Enfin un truc comme ça car je ne suis malheureusement pas encore fluent en vietnamien, mais en tout cas ça rimait rudement bien. A dire vrai, j’étais surtout concentré sur les deux instrumentistes de sexe féminin car passablement intrigué par une vague sensation global de décalage du son à l’image, sensation renforcé par la sonorisation électrique des instruments. Moi quand on joue de la musique, j’aime bien regarder ce que fait l’instrumentiste pour juger de sa maestria. Ça me permet de crier « olé » à point nommé. Là, je ne voudrais pas trop critiquer, mais une des instrumentistes joue d’un très joli instrument muni d’une unique corde avec un sorte de baguette à vibrato à un bout (grâce à Wikipedia, je peux vous annoncer que ça s’appelle un dan bau). Je ne remet pas en cause la qualité musicale de l’instrument mais son faible impact scénique car apercevoir une unique corde à vingt mètres dans un environnement faiblement éclairé comme un théâtre, il faut être bionique. On a alors une sensation très particulière d’assister à un spectacle de « air guitar ». Et surtout, j’ai drôlement l’impression qu’elle n’est pas du tout en rythme l’instrumentiste. Et même, si je puis me permettre d’être encore plus critique, je trouve l’arrangement diffusé dans les hauts parleurs diablement complexe pour deux instrumentistes en avant plan et trois autres en arrière plan dans l’obscurité, dont un ou deux qui se grattent le nez quand ils croient qu’on ne les voit pas. Donc bon, je ne jurerai de rien, mais la sensation étrange d’assister à un play-back persistera tout le spectacle.
Mais foin de la musique. Nous sommes venus ici pour s’éclabousser la rétine d’un sublime spectacle ancestrale de marionnettes sur l’eau.
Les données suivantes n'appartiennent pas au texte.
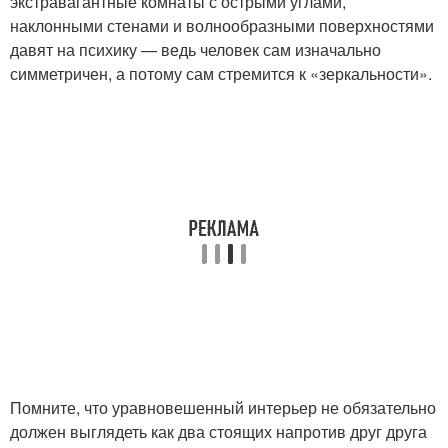
экстравагантные комнаты с острыми углами,
наклонными стенами и волнообразными поверхностями
давят на психику — ведь человек сам изначально
симметричен, а потому сам стремится к «зеркальности».
Помните, что уравновешенный интерьер не обязательно
должен выглядеть как два стоящих напротив друг друга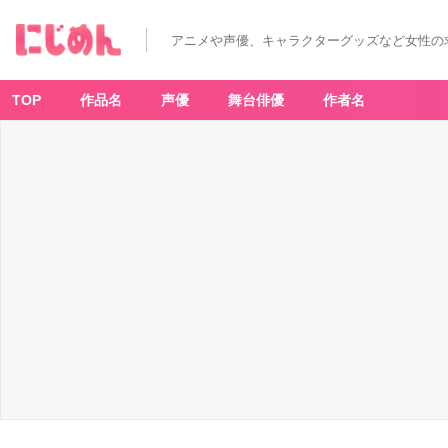
アニメや声優、キャラクターグッズなど女性の
TOP
作品名
声優
舞台俳優
作者名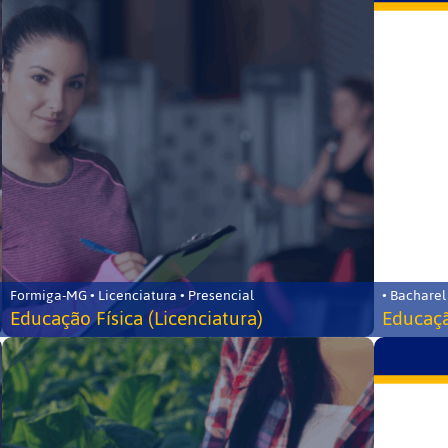
Formiga-MG • Licenciatura • Presencial
• Bacharel
Educação Física (Licenciatura)
Educaçã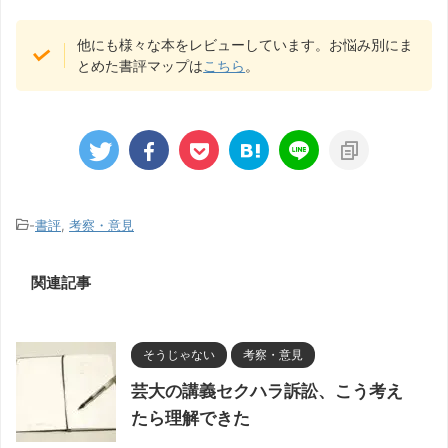
他にも様々な本をレビューしています。お悩み別にま
とめた書評マップは
こちら
。
-
書評
,
考察・意見
関連記事
そうじゃない
考察・意見
芸大の講義セクハラ訴訟、こう考え
たら理解できた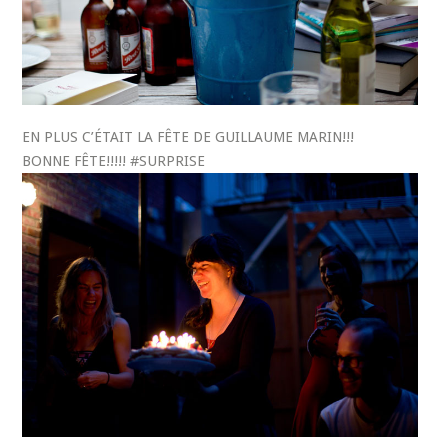
EN PLUS C’ÉTAIT LA FÊTE DE GUILLAUME MARIN!!!
BONNE FÊTE!!!!! #SURPRISE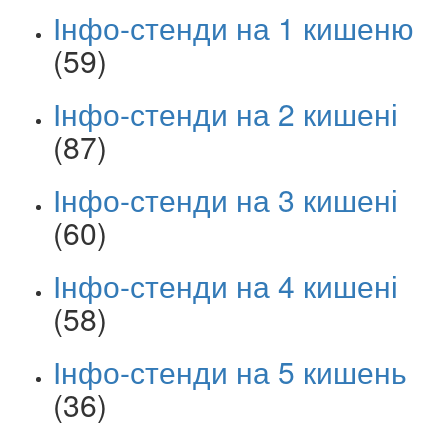
Інфо-стенди на 1 кишеню
(59)
Інфо-стенди на 2 кишені
(87)
Інфо-стенди на 3 кишені
(60)
Інфо-стенди на 4 кишені
(58)
Інфо-стенди на 5 кишень
(36)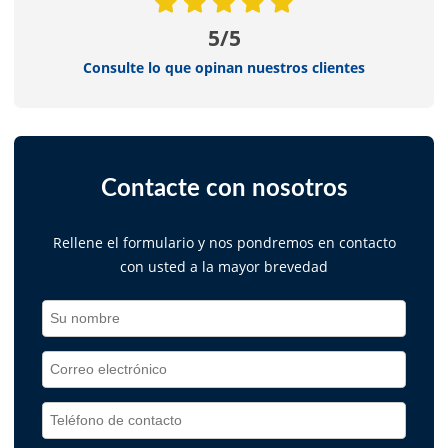
5/5
Consulte lo que opinan nuestros clientes
Contacte con nosotros
Rellene el formulario y nos pondremos en contacto
con usted a la mayor brevedad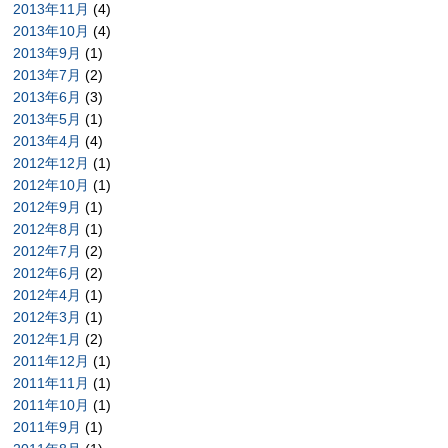
2013年11月
(4)
2013年10月
(4)
2013年9月
(1)
2013年7月
(2)
2013年6月
(3)
2013年5月
(1)
2013年4月
(4)
2012年12月
(1)
2012年10月
(1)
2012年9月
(1)
2012年8月
(1)
2012年7月
(2)
2012年6月
(2)
2012年4月
(1)
2012年3月
(1)
2012年1月
(2)
2011年12月
(1)
2011年11月
(1)
2011年10月
(1)
2011年9月
(1)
Sous de très jolis effets de lumière, de petites marionnettes de quarante centimètres de haut représentant des pêcheurs émergent du liquide et entament leur chorégraphie. Enfin, plus exactement, c’est ce que j’entraperçois entre la forêt de bras qui se s’est levé devant moi alors que deux cars de touristes décident au même moment que c’est une joyeuse bonne idée de mitrailler la scène au flash de leur appareil photos pourris, ruinant par la même occasion les subtiles effets d’éclairage. On ne peut pas leur en vouloir vu que le théâtre autorise, moyennant 20 kilo-dongs, l’usage des appareils photos et caméras et qu’en vacances les gens laissent leur dignité en garde chez leur voisin, avec le chat. Je me retrouve donc rapidement dans une ambiance de spectacle de fin d’année de maternelle où chaque parent tente de filmer son rejeton en levant bien haut son portable merdique, pourrissant par un effet concomitant le spectacle pour les autres de derrière. Il faudra un jour que quelqu’un décide d’envoyer tout ces touristes en camp de redressement pour leur expliquer que premièrement le flash, à vingt mètres, ça ne sert STRICTEMENT à rien hormis provoquer des crises d’épilepsie et que deuxièmement dans un théâtre il fait à peu près aussi sombre que dans ma narine gauche un soir de grippe (pour rester poli parce que sinon j’ai d’autres images mais ce rapportant plus à la partie terminale de mon tube digestif) ce qui augure très mal de la qualité de la photo malgré les 100 milliards de pixels de son iSamsung GTX Turbo.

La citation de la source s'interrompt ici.